━━ Data extracts ━━
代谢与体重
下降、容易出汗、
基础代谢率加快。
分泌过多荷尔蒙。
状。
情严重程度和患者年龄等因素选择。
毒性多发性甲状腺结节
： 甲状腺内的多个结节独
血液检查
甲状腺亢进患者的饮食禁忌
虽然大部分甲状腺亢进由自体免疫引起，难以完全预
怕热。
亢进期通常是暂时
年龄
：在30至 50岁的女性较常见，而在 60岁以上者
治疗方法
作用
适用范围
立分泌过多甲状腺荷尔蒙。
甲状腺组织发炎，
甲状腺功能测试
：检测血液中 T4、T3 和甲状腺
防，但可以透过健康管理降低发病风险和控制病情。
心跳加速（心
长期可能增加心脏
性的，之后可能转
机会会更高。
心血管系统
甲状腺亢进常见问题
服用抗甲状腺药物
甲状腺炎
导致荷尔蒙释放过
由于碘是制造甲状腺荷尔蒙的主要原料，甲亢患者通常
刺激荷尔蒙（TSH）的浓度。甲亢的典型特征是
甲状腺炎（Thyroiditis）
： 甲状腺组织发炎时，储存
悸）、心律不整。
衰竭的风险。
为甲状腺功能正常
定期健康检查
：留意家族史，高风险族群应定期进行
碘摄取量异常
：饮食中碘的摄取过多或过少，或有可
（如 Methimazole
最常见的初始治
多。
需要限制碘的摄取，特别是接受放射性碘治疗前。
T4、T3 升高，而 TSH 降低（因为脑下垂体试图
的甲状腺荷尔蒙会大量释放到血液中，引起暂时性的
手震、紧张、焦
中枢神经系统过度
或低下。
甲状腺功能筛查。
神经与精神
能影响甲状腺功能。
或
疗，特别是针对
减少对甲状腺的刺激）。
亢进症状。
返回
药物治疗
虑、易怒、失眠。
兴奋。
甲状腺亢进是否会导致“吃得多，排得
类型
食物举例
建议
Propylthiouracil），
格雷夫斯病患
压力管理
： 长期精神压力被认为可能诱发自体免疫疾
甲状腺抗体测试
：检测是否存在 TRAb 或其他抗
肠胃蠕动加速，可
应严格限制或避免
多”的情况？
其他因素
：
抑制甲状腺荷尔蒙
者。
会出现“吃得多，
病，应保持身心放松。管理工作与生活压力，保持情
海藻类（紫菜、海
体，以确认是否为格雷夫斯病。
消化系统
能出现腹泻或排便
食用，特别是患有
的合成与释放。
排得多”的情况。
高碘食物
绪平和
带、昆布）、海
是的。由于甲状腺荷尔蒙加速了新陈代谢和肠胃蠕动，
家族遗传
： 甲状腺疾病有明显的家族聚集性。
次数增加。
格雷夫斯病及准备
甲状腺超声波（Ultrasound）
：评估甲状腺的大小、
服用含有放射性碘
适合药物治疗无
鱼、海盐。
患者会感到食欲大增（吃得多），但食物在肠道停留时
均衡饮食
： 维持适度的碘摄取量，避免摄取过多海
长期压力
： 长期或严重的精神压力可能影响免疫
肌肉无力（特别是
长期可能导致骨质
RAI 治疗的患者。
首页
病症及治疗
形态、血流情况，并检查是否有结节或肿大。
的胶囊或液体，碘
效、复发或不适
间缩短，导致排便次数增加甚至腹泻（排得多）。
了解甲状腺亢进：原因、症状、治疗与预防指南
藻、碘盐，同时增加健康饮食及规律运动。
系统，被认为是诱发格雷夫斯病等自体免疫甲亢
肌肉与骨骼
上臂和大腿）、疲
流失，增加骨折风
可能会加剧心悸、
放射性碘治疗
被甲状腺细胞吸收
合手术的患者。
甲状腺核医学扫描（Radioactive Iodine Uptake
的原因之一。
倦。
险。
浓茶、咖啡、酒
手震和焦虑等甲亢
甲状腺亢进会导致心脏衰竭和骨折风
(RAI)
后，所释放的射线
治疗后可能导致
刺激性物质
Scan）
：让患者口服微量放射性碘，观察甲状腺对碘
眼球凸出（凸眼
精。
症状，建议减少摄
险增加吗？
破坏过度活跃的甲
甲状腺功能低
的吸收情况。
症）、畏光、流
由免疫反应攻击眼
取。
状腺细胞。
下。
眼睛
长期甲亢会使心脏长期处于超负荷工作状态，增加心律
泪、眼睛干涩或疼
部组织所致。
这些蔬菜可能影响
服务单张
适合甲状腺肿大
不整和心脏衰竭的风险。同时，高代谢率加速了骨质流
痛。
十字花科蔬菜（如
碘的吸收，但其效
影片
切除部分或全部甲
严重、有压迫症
━━━
_Exercise_
Exact copies of all the records are required.

_Output for this task_
代谢与体重
下降、容易出汗、
基础代谢率加快。
分泌过多荷尔蒙。
状。
情严重程度和患者年龄等因素选择。
毒性多发性甲状腺结节
： 甲状腺内的多个结节独
血液检查
甲状腺亢进患者的饮食禁忌
虽然大部分甲状腺亢进由自体免疫引起，难以完全预
怕热。
亢进期通常是暂时
年龄
：在30至 50岁的女性较常见，而在 60岁以上者
治疗方法
作用
适用范围
立分泌过多甲状腺荷尔蒙。
甲状腺组织发炎，
甲状腺功能测试
：检测血液中 T4、T3 和甲状腺
防，但可以透过健康管理降低发病风险和控制病情。
心跳加速（心
长期可能增加心脏
性的，之后可能转
机会会更高。
心血管系统
甲状腺亢进常见问题
服用抗甲状腺药物
甲状腺炎
导致荷尔蒙释放过
由于碘是制造甲状腺荷尔蒙的主要原料，甲亢患者通常
刺激荷尔蒙（TSH）的浓度。甲亢的典型特征是
甲状腺炎（Thyroiditis）
： 甲状腺组织发炎时，储存
悸）、心律不整。
衰竭的风险。
为甲状腺功能正常
定期健康检查
：留意家族史，高风险族群应定期进行
碘摄取量异常
：饮食中碘的摄取过多或过少，或有可
（如 Methimazole
最常见的初始治
多。
需要限制碘的摄取，特别是接受放射性碘治疗前。
T4、T3 升高，而 TSH 降低（因为脑下垂体试图
的甲状腺荷尔蒙会大量释放到血液中，引起暂时性的
手震、紧张、焦
中枢神经系统过度
或低下。
甲状腺功能筛查。
神经与精神
能影响甲状腺功能。
或
疗，特别是针对
减少对甲状腺的刺激）。
亢进症状。
返回
药物治疗
虑、易怒、失眠。
兴奋。
甲状腺亢进是否会导致“吃得多，排得
类型
食物举例
建议
Propylthiouracil），
格雷夫斯病患
压力管理
： 长期精神压力被认为可能诱发自体免疫疾
甲状腺抗体测试
：检测是否存在 TRAb 或其他抗
肠胃蠕动加速，可
应严格限制或避免
多”的情况？
其他因素
：
抑制甲状腺荷尔蒙
者。
会出现“吃得多，
病，应保持身心放松。管理工作与生活压力，保持情
海藻类（紫菜、海
体，以确认是否为格雷夫斯病。
消化系统
能出现腹泻或排便
食用，特别是患有
的合成与释放。
排得多”的情况。
高碘食物
绪平和
带、昆布）、海
是的。由于甲状腺荷尔蒙加速了新陈代谢和肠胃蠕动，
家族遗传
： 甲状腺疾病有明显的家族聚集性。
次数增加。
格雷夫斯病及准备
甲状腺超声波（Ultrasound）
：评估甲状腺的大小、
服用含有放射性碘
适合药物治疗无
鱼、海盐。
患者会感到食欲大增（吃得多），但食物在肠道停留时
均衡饮食
： 维持适度的碘摄取量，避免摄取过多海
长期压力
： 长期或严重的精神压力可能影响免疫
肌肉无力（特别是
长期可能导致骨质
RAI 治疗的患者。
首页
病症及治疗
形态、血流情况，并检查是否有结节或肿大。
的胶囊或液体，碘
效、复发或不适
间缩短，导致排便次数增加甚至腹泻（排得多）。
了解甲状腺亢进：原因、症状、治疗与预防指南
藻、碘盐，同时增加健康饮食及规律运动。
系统，被认为是诱发格雷夫斯病等自体免疫甲亢
肌肉与骨骼
上臂和大腿）、疲
流失，增加骨折风
可能会加剧心悸、
放射性碘治疗
被甲状腺细胞吸收
合手术的患者。
甲状腺核医学扫描（Radioactive Iodine Uptake
的原因之一。
倦。
险。
浓茶、咖啡、酒
手震和焦虑等甲亢
甲状腺亢进会导致心脏衰竭和骨折风
(RAI)
后，所释放的射线
治疗后可能导致
刺激性物质
Scan）
：让患者口服微量放射性碘，观察甲状腺对碘
眼球凸出（凸眼
精。
症状，建议减少摄
险增加吗？
破坏过度活跃的甲
甲状腺功能低
的吸收情况。
症）、畏光、流
由免疫反应攻击眼
取。
状腺细胞。
下。
眼睛
长期甲亢会使心脏长期处于超负荷工作状态，增加心律
泪、眼睛干涩或疼
部组织所致。
这些蔬菜可能影响
服务单张
适合甲状腺肿大
不整和心脏衰竭的风险。同时，高代谢率加速了骨质流
痛。
十字花科蔬菜（如
碘的吸收，但其效
影片
切除部分或全部甲
严重、有压迫症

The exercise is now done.